たった7日間で恋人になる方法

『あの…ごめんね…私がもっと早く来てあげれば……ッ』

不意に伸びてきた腕が、私の手首をつかみ、強い力で引っ張られると、拓真君の胸に引き寄せられる。

『た…拓真君?』

ぎゅと抱きしめられて、心拍数が大きく跳ね上がる。

『…萌』

突然の出来事で、自分よりいくらも高い身長の拓真君の腕の中で、身じろぎ一つ出来ず、どうしたらいいのか困惑する。

『…ゴメン、少しだけ…このままで』

昨日よりももっと近い場所から、拓真君の苦しそうな声が聞こえた。

…怖かったのかもしれない。

一昨日、11階で牧村さんに肩を抱かれた時みたいに、きっと拓真君だって、好きでもない、しかも女性にこんな風にされて、絶対に嫌だったに違いない。

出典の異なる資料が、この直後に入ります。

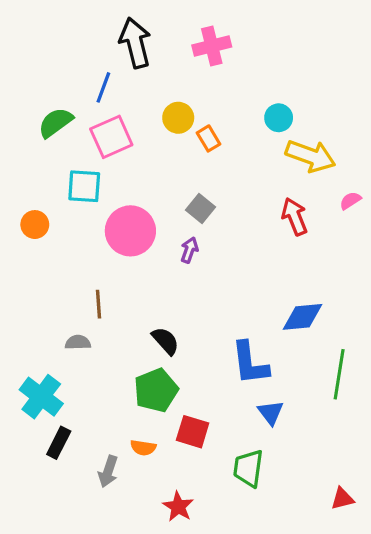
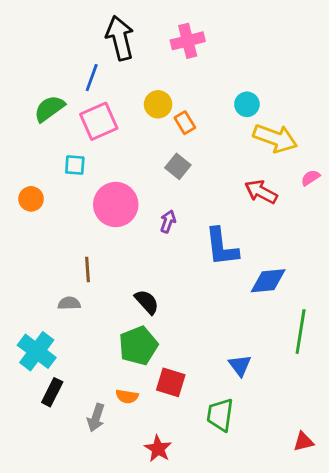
cyan square: (84, 186) -> (75, 165), size x0.7
gray square: (201, 209) -> (178, 166), moved
red arrow: (295, 217) -> (261, 192), turned -40
blue L-shape: (250, 363) -> (222, 247), moved

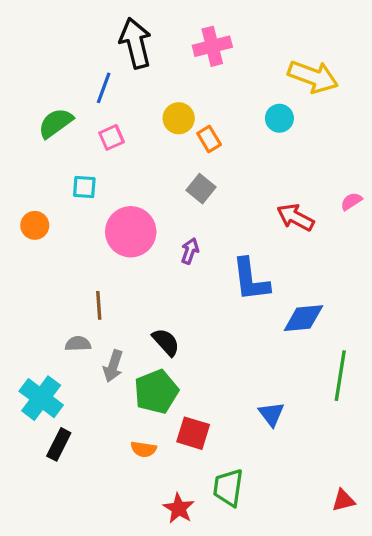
pink square: (99, 121) -> (112, 137), size x0.6
yellow arrow: (275, 138) -> (313, 77), moved
green trapezoid: (220, 415) -> (228, 488), moved
gray arrow: (96, 418) -> (113, 366), moved

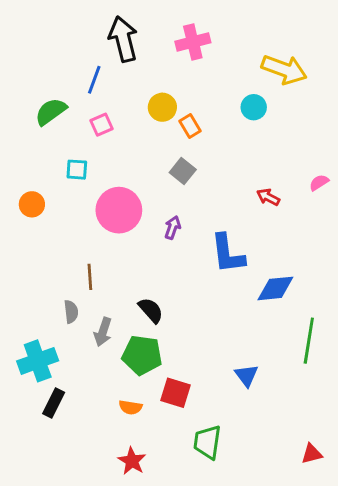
red arrow: (295, 217) -> (268, 197), size x0.7
gray semicircle: (78, 344) -> (71, 312), turned 85
green pentagon: (156, 392) -> (142, 355), turned 30
cyan cross: (41, 398) -> (38, 361), turned 33
red star: (179, 508) -> (132, 461), moved

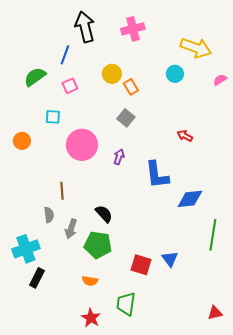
pink semicircle: (319, 183) -> (220, 80), moved
red square: (175, 393) -> (141, 265), moved
green trapezoid: (207, 442) -> (126, 304), moved

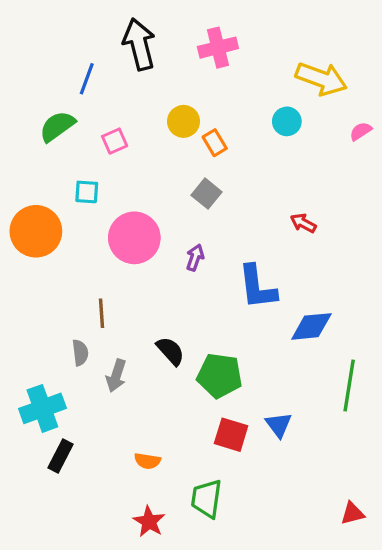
blue line: (65, 55) -> (87, 79), moved
orange circle: (22, 141) -> (36, 231), size x1.8
green pentagon: (98, 245) -> (220, 376), moved

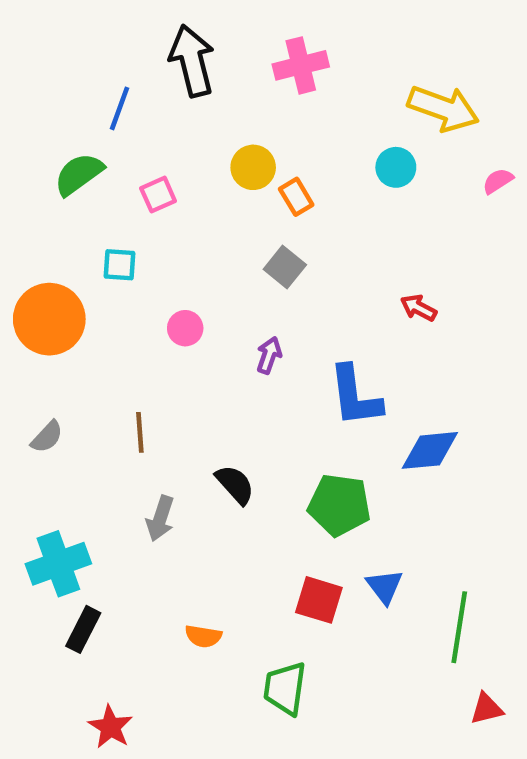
pink circle: (134, 238) -> (185, 328), size x0.5
gray semicircle: (80, 353) -> (47, 437), moved, turned 50
green pentagon: (220, 376) -> (339, 505), moved
green line: (349, 385) -> (459, 627), moved
red star: (149, 522) -> (110, 727), moved

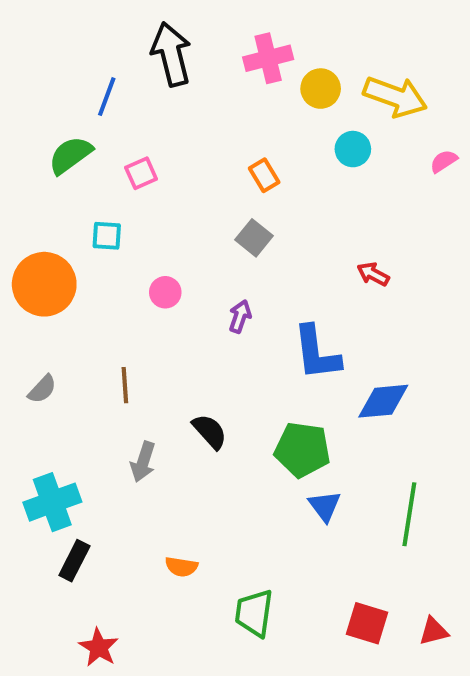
yellow circle: (253, 167) -> (321, 89), moved
blue triangle: (385, 586) -> (325, 506), moved
red square: (319, 600) -> (367, 623), moved
green line: (459, 627) -> (409, 514), moved

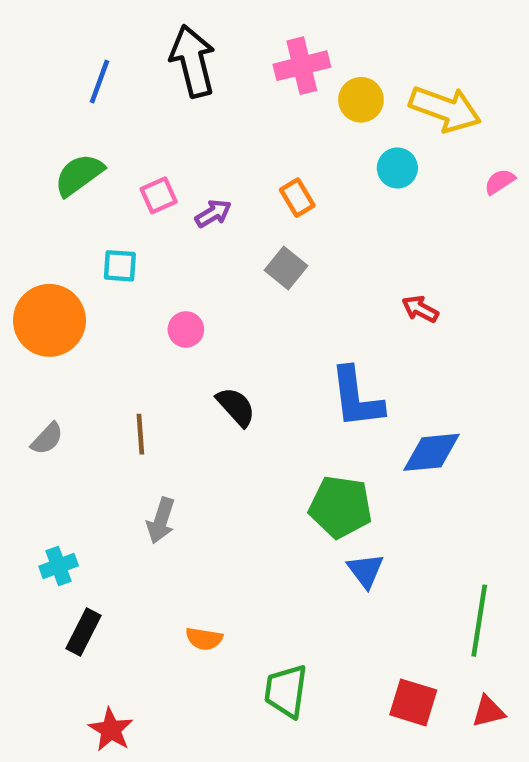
blue line: (107, 97) -> (99, 82), moved
purple arrow: (240, 316) -> (213, 213), moved, turned 40
black semicircle: (210, 431) -> (236, 407), moved
cyan cross: (52, 502) -> (59, 566), size x0.6
green line: (409, 514) -> (479, 621), moved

抱きしめられて寄せた耳が、ちょうど拓真君の胸の位置にあたり、そこから直接伝わってくる心臓の鼓動。

バクバクと大きく、波を打ってる。

いつしか、自分の中で言い表せない感情が込み上げてきて、その不可思議な感情に動かされるように、自然に手が動く。

体格の差で、すべてを包み込めないけれど、ゆっくりと震えながらも拓真君の背中に手をまわし、ワイシャツの一部をギュッと掴むと、そっと抱きしめた。